Sociedade
Cícero entra
Meu pai mantém o Irineu, eu, como meus irmãos, manteremos Cícero, fortalecendo uma narrativa de gerações
Desde 2010 tenho assinado tudo que produzo no cotidiano como Joseh Silva. A pergunta mais recorrente que me fizeram durante esses anos sobre o meu nome foi: “seu nome tem agá no final mesmo?”. Não. A letra agá acrescentei quando estava tentando montar um e-mail e me foi sugerido, pelo sistema, um com a letra agá. Gostei e aderi.
Assim, assinei textos, fotografias, produções de vídeorreportagens e amadureci. Neste processo, por diversas vezes, refleti sobre a importância de usar o meu nome completo: José Cícero da Silva. O nome do meu pai é Cícero Irineu de Melo. Assinar Cícero depois de José e antes de da Silva é cumprir uma responsabilidade geracional. Este nome tem essência.

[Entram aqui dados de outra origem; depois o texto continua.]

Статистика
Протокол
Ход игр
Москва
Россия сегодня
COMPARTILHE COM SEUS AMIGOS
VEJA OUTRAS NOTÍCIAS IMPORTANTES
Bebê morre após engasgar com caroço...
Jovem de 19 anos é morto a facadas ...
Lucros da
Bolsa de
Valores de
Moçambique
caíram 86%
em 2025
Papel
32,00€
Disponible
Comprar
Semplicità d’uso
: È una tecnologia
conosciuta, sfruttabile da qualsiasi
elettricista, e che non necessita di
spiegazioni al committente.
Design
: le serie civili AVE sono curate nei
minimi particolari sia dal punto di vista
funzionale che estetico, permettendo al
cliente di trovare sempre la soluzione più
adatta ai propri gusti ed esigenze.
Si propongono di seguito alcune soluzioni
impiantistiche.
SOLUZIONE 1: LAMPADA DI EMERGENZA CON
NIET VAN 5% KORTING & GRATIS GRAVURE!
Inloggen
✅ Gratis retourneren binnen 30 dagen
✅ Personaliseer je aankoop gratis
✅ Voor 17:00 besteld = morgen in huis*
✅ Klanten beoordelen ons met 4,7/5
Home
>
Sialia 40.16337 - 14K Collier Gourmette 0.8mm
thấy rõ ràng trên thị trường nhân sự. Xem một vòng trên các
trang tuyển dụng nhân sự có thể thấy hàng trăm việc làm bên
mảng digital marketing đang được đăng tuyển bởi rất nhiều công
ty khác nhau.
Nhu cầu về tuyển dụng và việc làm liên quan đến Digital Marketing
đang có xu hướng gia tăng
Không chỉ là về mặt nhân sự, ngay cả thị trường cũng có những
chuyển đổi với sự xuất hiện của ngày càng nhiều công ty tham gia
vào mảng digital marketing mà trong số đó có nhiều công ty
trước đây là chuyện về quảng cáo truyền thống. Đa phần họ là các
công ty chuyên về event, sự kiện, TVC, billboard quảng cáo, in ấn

Irineu não teve a oportunidade de estudar na idade que deveria. Quando adulto, entre trabalho, família e igreja, tentava frequentar algumas aulas, em uma organização não governamental, através do Movimento da Alfabetização (MOVA), no entanto, estava bem difícil para ele assimilar algumas letras e a impaciência gerou desistências – foram diversas.
A não alfabetização do Irineu não fez com ele congelasse no tempo. A sua sabedoria e esperteza fez com que aguçasse a atenção, que levou ele à diversos lugares. Não sabe interpretar letras, mas lida muito bem com números. Assim decorava os ônibus que transitavam pelos bairros periféricos.
O nome do meu avô por parte de pai é: Irineu Estevão de Melo, homem do agreste, do campo, rude de pouca paciência. Sobreviveu da fauna e da flora. A terra era sua lousa e a enxada era o giz que escrevia a história da vida comum de um homem do agreste, que secou com a seca, com a perda de filhos e netos por conta do distanciamento e da frieza da política pública.
Meu pai mantém o Irineu, eu, como meus irmãos, manteremos Cícero. Fortalecendo uma narrativa de gerações.